Why he does that can be anyone's guess.
But its pretty plain to see.
Funny how an article about Lance Armstrong turns into a NOP drug article.
I'd like to see how many people on this thread are either paid Nike employees doing slander/damage control, and how many are anti-nike/drug pessimists egging things on.
My understanding is that Magness was asked to leave or not renewed as a coach by the NOP. I think the simple explanation for the athletes he mentions or doesn't mention in his story is that he doesn't want to praise athletes who are still with the program that let him go. Instead he praises the athletes that he coaches, Sara Hall and Jackie Areson, Ryan Hall, who is married to one of his athletes, and Alan Webb, who left the NOP and for whom the NOP can claim no credit.
That seems natural for someone who left the NOP on not good terms. It also seems to me that if he was let go by the NOP and knew they were doping he would be the 1st one to blow the whistle on them given his apparent attitude toward Armstrong.
I have no more knowledge about the NOP than anyone else here and if they are doping I hope they go down, but I don't believe in explaining things by conspiracy theories that can be explained more simply by normal human behavior.

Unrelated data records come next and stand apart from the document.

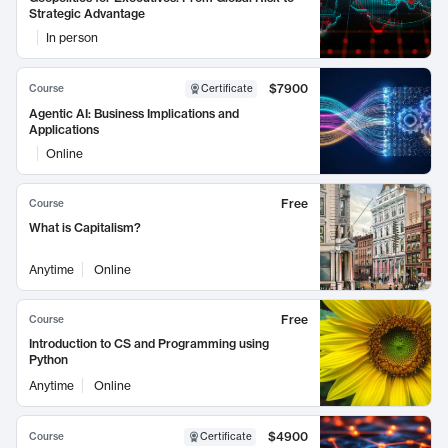
Strategic Advantage
In person
$7900
Course
Certificate
Agentic AI: Business Implications and
Applications
Online
Free
Course
What is Capitalism?
Anytime
Online
Free
Course
Introduction to CS and Programming using
Python
Anytime
Online
$4900
Course
Certificate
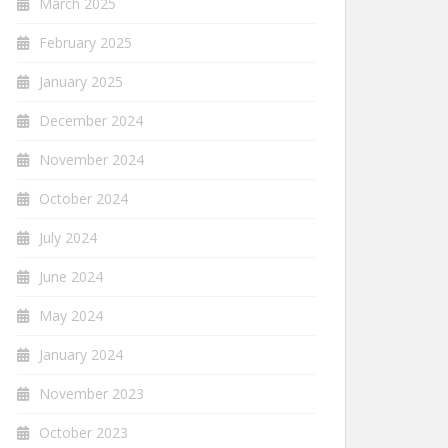
March 2025
February 2025
January 2025
December 2024
November 2024
October 2024
July 2024
June 2024
May 2024
January 2024
November 2023
October 2023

I believed and hoped the Oregon Project were clean athletes before I read this article, but now I'm more than concerned. To me, there seems little doubt what he is trying to allude to in the piece. When he brings up clean, world class athletes, you really wonder why he didn't mention Rupp or Farah, seeing as he worked closely with them for a decent period of time when they were at or near the top (2011-2012). One of the most telling lines, to me, is the following:
"My dream is to get to the point where an American does something Beamon-esque in the endurance events, and we can point to them as role models in our sport without having to worry if five years from now they will be exposed as a low-life drug cheat."

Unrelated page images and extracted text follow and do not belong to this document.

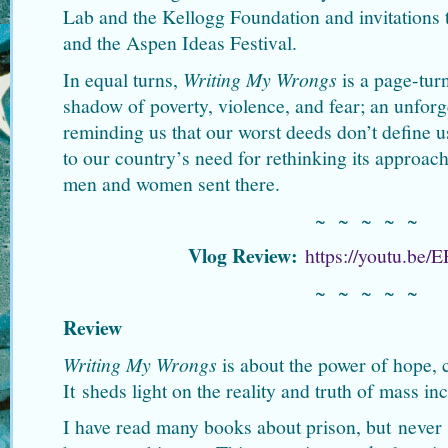
Lab and the Kellogg Foundation and invitations 
and the Aspen Ideas Festival.
In equal turns,
Writing My Wrongs
is a page-turni
shadow of poverty, violence, and fear; an unforg
reminding us that our worst deeds don’t define u
to our country’s need for rethinking its approach
men and women sent there.
~ ~ ~ ~ ~
Vlog Review:
https://youtu.be
~ ~ ~ ~ ~
Review
Writing My Wrongs
is about the power of hope,
It sheds light on the reality and truth of mass in
I have read many books about prison, but never a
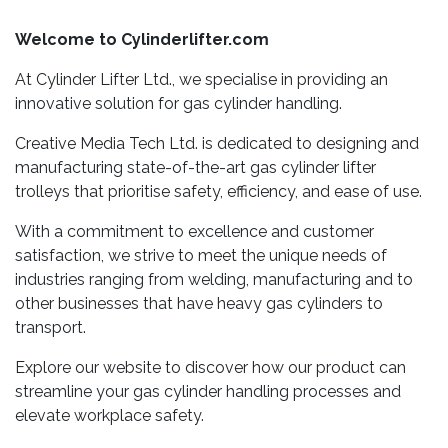
Welcome to Cylinderlifter.com
At Cylinder Lifter Ltd., we specialise in providing an
innovative solution for gas cylinder handling.
Creative Media Tech Ltd. is dedicated to designing and
manufacturing state-of-the-art gas cylinder lifter
trolleys that prioritise safety, efficiency, and ease of use.
With a commitment to excellence and customer
satisfaction, we strive to meet the unique needs of
industries ranging from welding, manufacturing and to
other businesses that have heavy gas cylinders to
transport.
Explore our website to discover how our product can
streamline your gas cylinder handling processes and
elevate workplace safety.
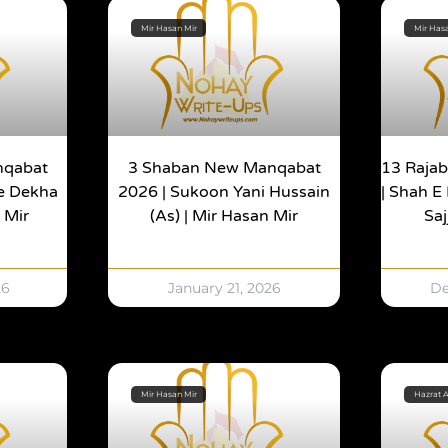
Mir Hasan Mir
Mir Has
nqabat
3 Shaban New Manqabat
13 Raja
Ne Dekha
2026 | Sukoon Yani Hussain
| Shah E 
 Mir
(as) | Mir Hasan Mir
Sa
26
January 21, 2026
De
Mir Hasan Mir
Hazrat A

Now, Rupp's silver was nowhere near on par with Beamon's leap, but in terms of American distance running, and endurance sports, Rupp's silver in an event so dominated for the last few decades by East Africa, was pretty huge. To me, the 'read between the lines' meaning of that line is that he felt unable to celebrate Rupp's performance because of something he has either seen or heard about him. Whether it is the thyroid meds they're on that he feels is ethically questionable, or something more sinister, is anyone's guess, but to me there seems no doubt from the piece that he is not confident in the Oregon Project's honesty. He also casually mentions Alberto being 'friends' with Armstrong. True as that may be, if he believed Alberto was doing things the right way you have to wonder if he'd publicly write that he was friends with sport's biggest fraud.
TLW wrote:
Why would Magness leave a coaching position for the world's best distance group at the biggest sporting company in the world? Hmmm...use your brain and read between the lines people.

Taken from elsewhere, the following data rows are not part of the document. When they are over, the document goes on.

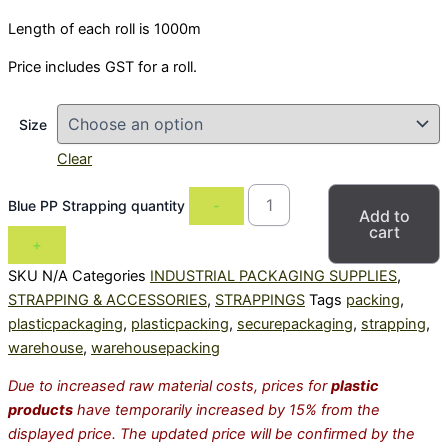
Length of each roll is 1000m
Price includes GST for a roll.
Size
Clear
Blue PP Strapping quantity
-
Add to
cart
+
SKU
N/A
Categories
INDUSTRIAL PACKAGING SUPPLIES
,
STRAPPING & ACCESSORIES
,
STRAPPINGS
Tags
packing
,
plasticpackaging
,
plasticpacking
,
securepackaging
,
strapping
,
warehouse
,
warehousepacking
Due to increased raw material costs, prices for
plastic
products
have temporarily increased by 15% from the
displayed price. The updated price will be confirmed by the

My understanding was that Magness and Salazar had a disagreement about whether ice baths and cryosaunas and such were a good idea?
Magness didn't choose to leave as I understand it. I could be wrong.
deleuze wrote:
How Fast? wrote:Wow. I don't know how you can read this an anything else other than an idictment of Nike, the Oregon Project and the athletes he helped coach there. He doesn't cite Rupp and Farah as examples of athletes who do it the right way, nor does he hold up Salazar as an example of a coach who believes that amazing performances can be had by clean athletes. I mean, we're talking about two athletes who won silver and gold medals, respectively. Um, you would think he would be kind of excited to talk about those performances as clean ones. Instead, he mentions Webb, who left the OP, and Hall. I don't think his message could be clearer.
Yep.
guys, el guerrouj paced lance over the last 10k at his first marathon. PACED!!